Pediatric Use In clinical studies, colistimethate sodium was administered to the pediatric population (neonates, infants, children and adolescents). Although adverse reactions appear to be similar in the adult and pediatric populations, subjective symptoms of toxicity may not be reported by pediatric patients. Close clinical monitoring of pediatric patients is recommended.

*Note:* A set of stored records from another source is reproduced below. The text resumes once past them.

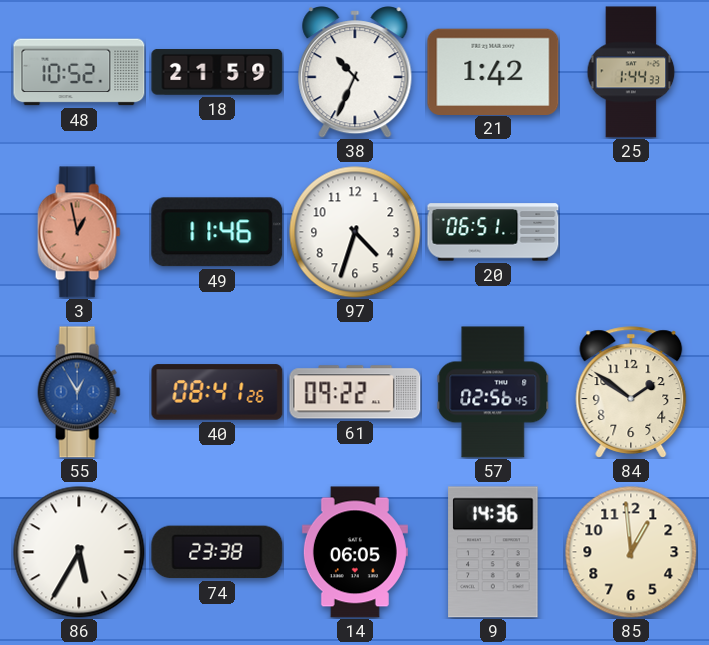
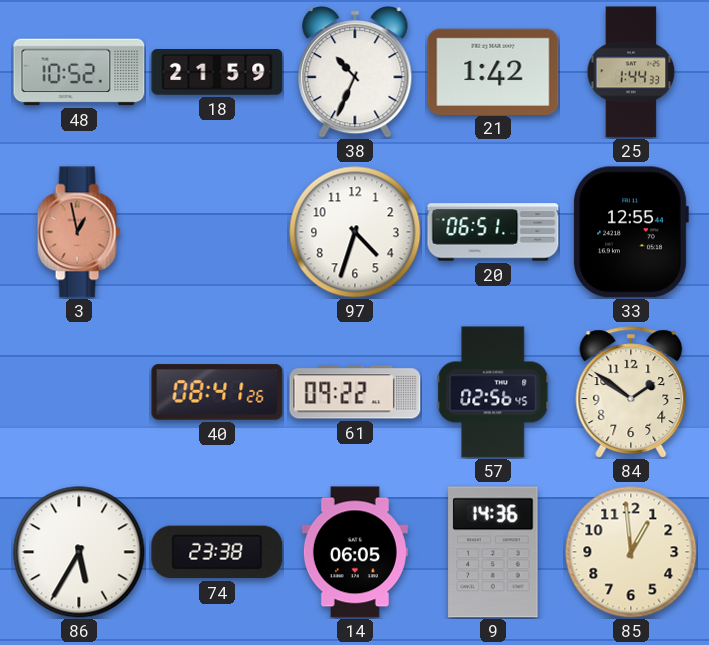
49: 11:46 -> none
33: none -> 12:55
55: 12:55 -> none
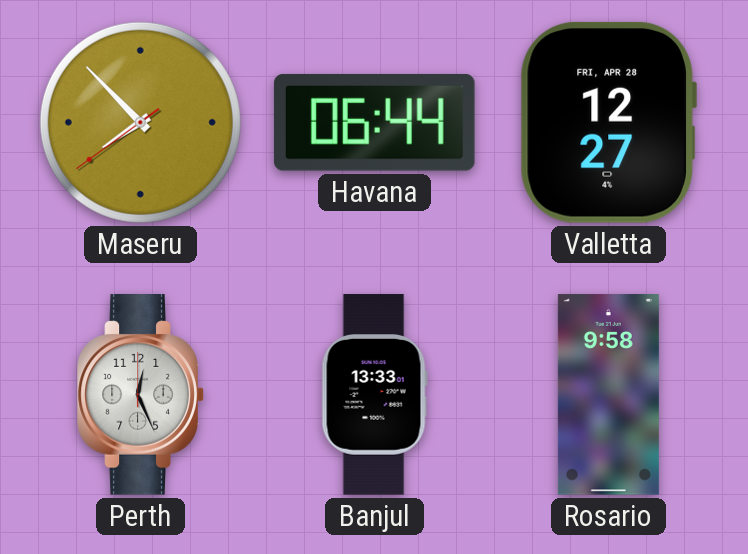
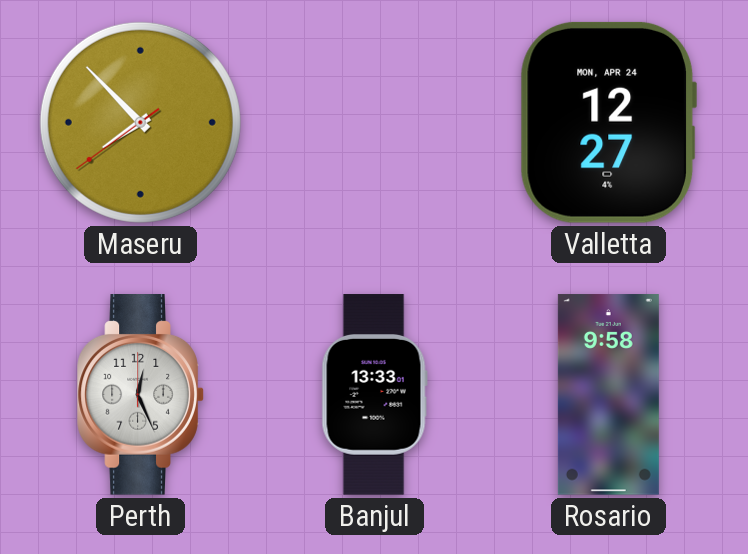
Havana: 06:44 -> none
Valletta date: FRI, APR 28 -> MON, APR 24
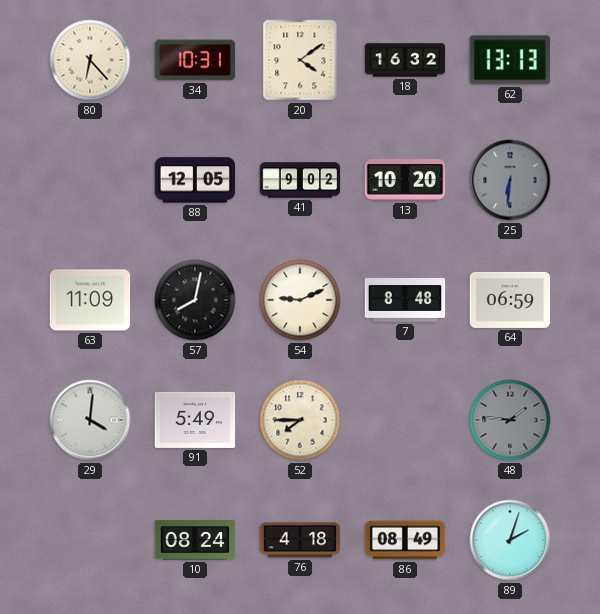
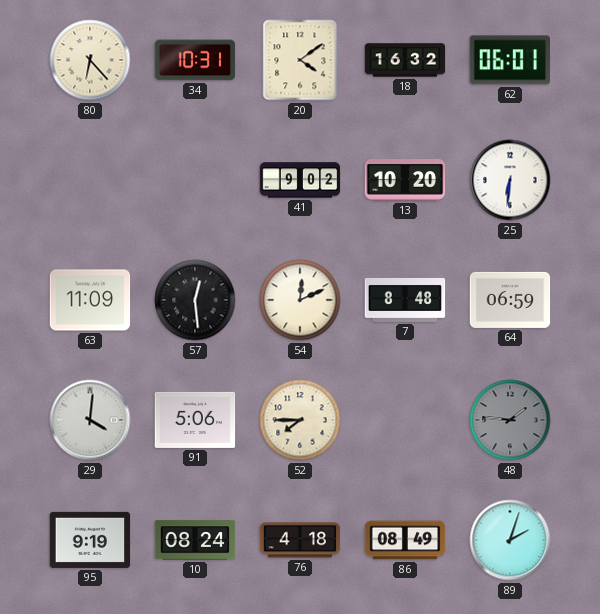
62: 13:13 -> 06:01
88: 12:05 -> none
25 dial: grey -> white
57: 8:02 -> 12:29
54: 9:11 -> 12:11
91: 5:49 -> 5:06
95: none -> 9:19
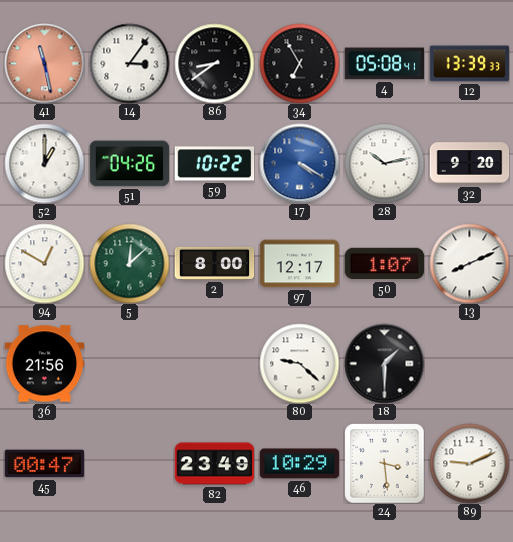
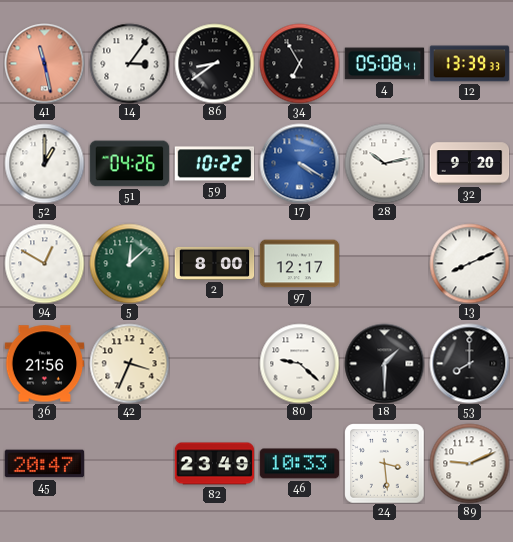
50: 1:07 -> none
42: none -> 3:34
53: none -> 8:00
45: 00:47 -> 20:47
46: 10:29 -> 10:33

The use of Coly-Mycin M Parenteral is contraindicated for patients with a history of sensitivity to the drug or any of its components.

Overdosage with colistimethate sodium can cause neuromuscular blockade characterized by paresthesia, lethargy, confusion, dizziness, ataxia, nystagmus, disorders of speech and apnea. Respiratory muscle paralysis may lead to apnea, respiratory arrest and death. Overdosage with the drug can also cause acute renal failure, manifested as decreased urine output and increases in serum concentrations of BUN and creatinine.

As in any case of overdose, colistimethate sodium therapy should be discontinued and general supportive measures should be utilized. It is unknown whether colistimethate sodium can be removed by hemodialysis or peritoneal dialysis in overdose cases.